Berat Albayrak’ın istifasından bu yana Cumhurbaşkanı, ardı ardına “bazı reform adımları atılacağını” ifade eden konuşmalar yapıyor. Bu konuşmaları dikkatle incelediğimizde, son dört yıldır izlenen çizginin tam tersi yönde bir çizginin gelişebileceği izlenimini ediniyoruz.
Cumhurbaşkanı, 11 Kasım günü şunları söyledi: “Eskiler, dünün güneşiyle bugünün çamaşırı kurutulmaz diyor. Biz de zihniyetimizi, kurumlarımızı ve kurallarımızı bu yeni dönemin şartlarına göre düzenlemeden uluslararası örgütlerdeki itibar kaybının önüne geçemeyiz.” Bunu, TBMM AK Parti grup toplantısında yaptığı konuşma izledi. Orada da “hukuk devleti” vurgusu dikkat çekiciydi. Adalet Bakanı’nın açıklamaları da benzer mesajlar içeriyordu.

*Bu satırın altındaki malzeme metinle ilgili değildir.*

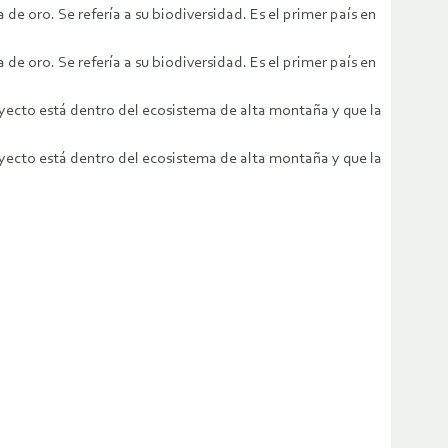
e oro. Se refería a su biodiversidad. Es el primer país en
e oro. Se refería a su biodiversidad. Es el primer país en
oyecto está dentro del ecosistema de alta montaña y que la
oyecto está dentro del ecosistema de alta montaña y que la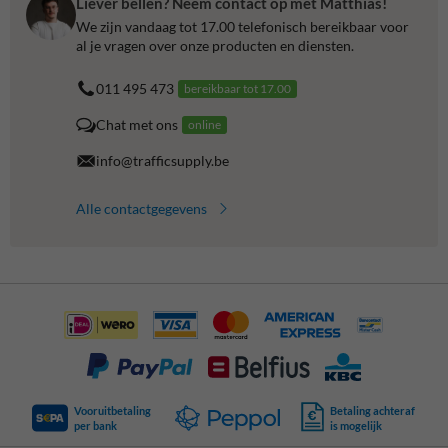
Liever bellen? Neem contact op met Matthias!
We zijn vandaag tot 17.00 telefonisch bereikbaar voor
al je vragen over onze producten en diensten.
011 495 473
bereikbaar tot 17.00
Chat met ons
online
info@trafficsupply.be
Alle contactgegevens
Vooruitbetaling
Betaling achteraf
per bank
is mogelijk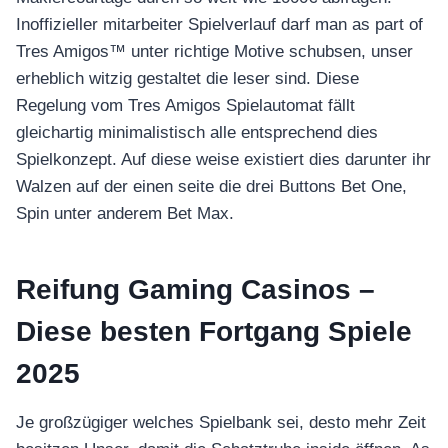
Inoffizieller mitarbeiter Spielverlauf darf man as part of
Tres Amigos™ unter richtige Motive schubsen, unser
erheblich witzig gestaltet die leser sind. Diese
Regelung vom Tres Amigos Spielautomat fällt
gleichartig minimalistisch alle entsprechend dies
Spielkonzept. Auf diese weise existiert dies darunter ihr
Walzen auf der einen seite die drei Buttons Bet One,
Spin unter anderem Bet Max.
Reifung Gaming Casinos –
Diese besten Fortgang Spiele
2025
Je großzügiger welches Spielbank sei, desto mehr Zeit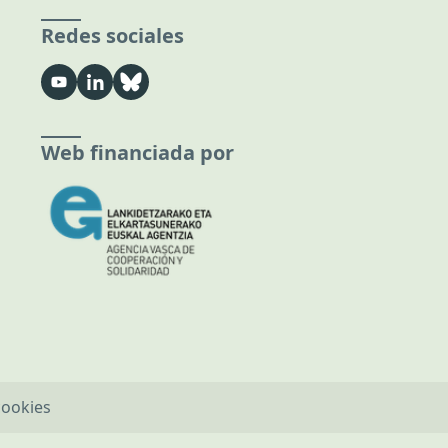
Redes sociales
Web financiada por
cookies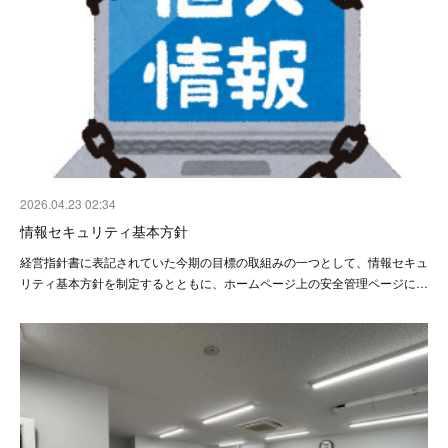
2026.04.23 02:34
情報セキュリティ基本方針
経営指針書に表記されていた今期の目標の取組みの一つとして、情報セキュ
リティ基本方針を制定するとともに、ホームページ上の安全管理ページに…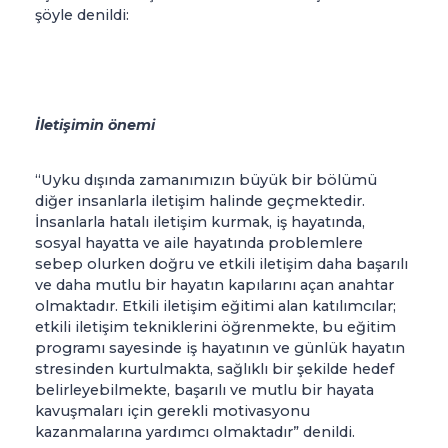
şöyle denildi:
İletişimin önemi
“Uyku dışında zamanımızın büyük bir bölümü
diğer insanlarla iletişim halinde geçmektedir.
İnsanlarla hatalı iletişim kurmak, iş hayatında,
sosyal hayatta ve aile hayatında problemlere
sebep olurken doğru ve etkili iletişim daha başarılı
ve daha mutlu bir hayatın kapılarını açan anahtar
olmaktadır. Etkili iletişim eğitimi alan katılımcılar;
etkili iletişim tekniklerini öğrenmekte, bu eğitim
programı sayesinde iş hayatının ve günlük hayatın
stresinden kurtulmakta, sağlıklı bir şekilde hedef
belirleyebilmekte, başarılı ve mutlu bir hayata
kavuşmaları için gerekli motivasyonu
kazanmalarına yardımcı olmaktadır” denildi.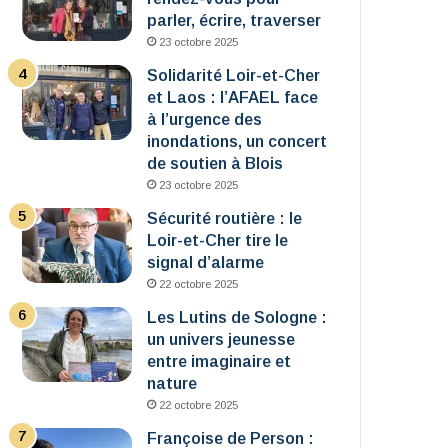
parler, écrire, traverser
23 octobre 2025
Solidarité Loir-et-Cher
et Laos : l’AFAEL face
à l’urgence des
inondations, un concert
de soutien à Blois
23 octobre 2025
Sécurité routière : le
Loir-et-Cher tire le
signal d’alarme
22 octobre 2025
Les Lutins de Sologne :
un univers jeunesse
entre imaginaire et
nature
22 octobre 2025
Françoise de Person :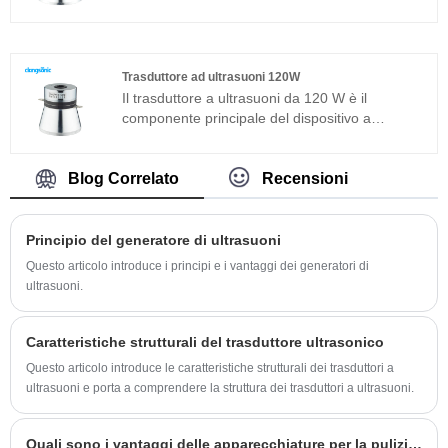
caratteristiche dei parametri determinano le
pulizia elettronica, strumenti medici, pulizia del
prestazioni dell'intero dispositivo. Il trasduttore
vetro ottico ecc.
ultrasonico 40khz è un trasduttore sandwich
comunemente usato in aggiunta alla struttura
Trasduttore ad ultrasuoni 120W
magnetostrittiva.
Il trasduttore a ultrasuoni da 120 W è il
componente principale del dispositivo a
ultrasuoni e le sue caratteristiche dei parametri
determinano le prestazioni dell'intero
dispositivo. Il trasduttore ultrasonico 120W è un
Blog Correlato
Recensioni
trasduttore sandwich comunemente usato in
aggiunta alla struttura magnetostrittiva.
Principio del generatore di ultrasuoni
Questo articolo introduce i principi e i vantaggi dei generatori di
ultrasuoni.
Caratteristiche strutturali del trasduttore ultrasonico
Questo articolo introduce le caratteristiche strutturali dei trasduttori a
ultrasuoni e porta a comprendere la struttura dei trasduttori a ultrasuoni.
Quali sono i vantaggi delle apparecchiature per la pulizia ad ultrasuoni?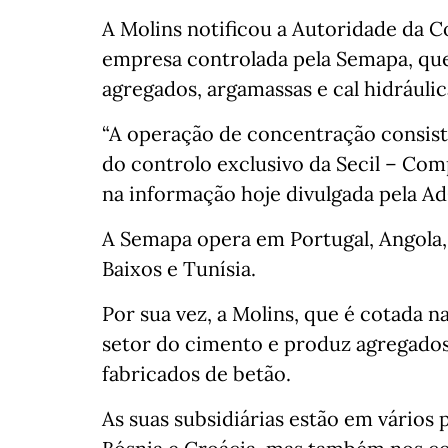
A Molins notificou a Autoridade da C
empresa controlada pela Semapa, que
agregados, argamassas e cal hidráulic
“A operação de concentração consiste
do controlo exclusivo da Secil – Comp
na informação hoje divulgada pela Ad
A Semapa opera em Portugal, Angola, 
Baixos e Tunísia.
Por sua vez, a Molins, que é cotada 
setor do cimento e produz agregados
fabricados de betão.
As suas subsidiárias estão em vários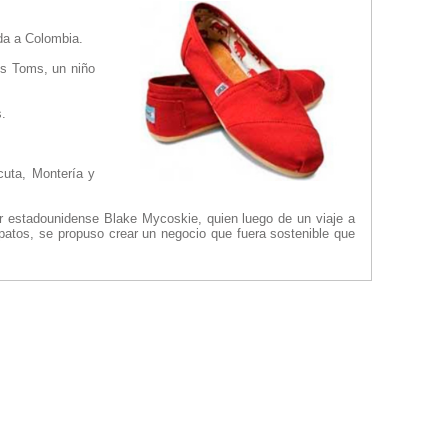
da a Colombia.
os Toms, un niño
.
cuta, Montería y
r estadounidense Blake Mycoskie, quien luego de un viaje a
patos, se propuso crear un negocio que fuera sostenible que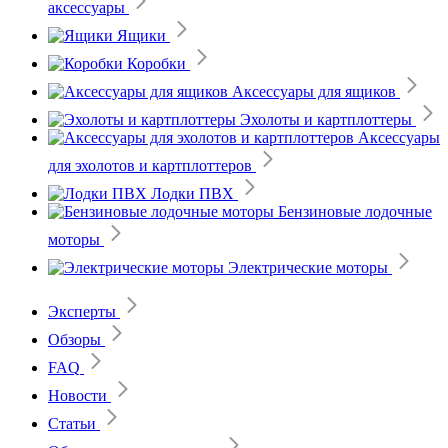
аксессуары
Ящики
Коробки
Аксессуары для ящиков
Эхолоты и картплоттеры
Аксессуары
для эхолотов и картплоттеров
Лодки ПВХ
Бензиновые лодочные
моторы
Электрические моторы
Эксперты
Обзоры
FAQ
Новости
Статьи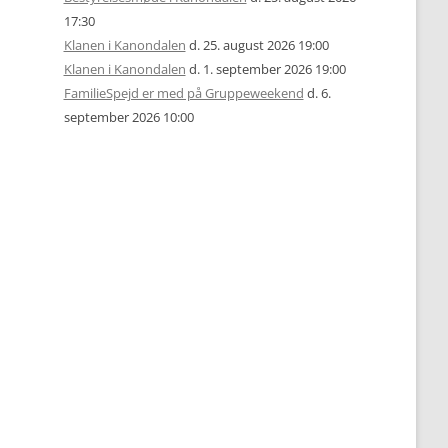
17:30
Klanen i Kanondalen
d. 25. august 2026 19:00
Klanen i Kanondalen
d. 1. september 2026 19:00
FamilieSpejd er med på Gruppeweekend
d. 6.
september 2026 10:00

Şu bir gerçek: Türkiye Cumhuriyeti devleti ve bu ülkenin yurttaşları bir imparatorluğun mirasçısı. Burada bir yönetim geleneği var, kurumlar var. Askeri darbe yapan cuntacı bile ilk önce toplumu ikna edebilmek amacıyla “en kısa sürede demokrasiye dönülecektir” deme gereği duyar.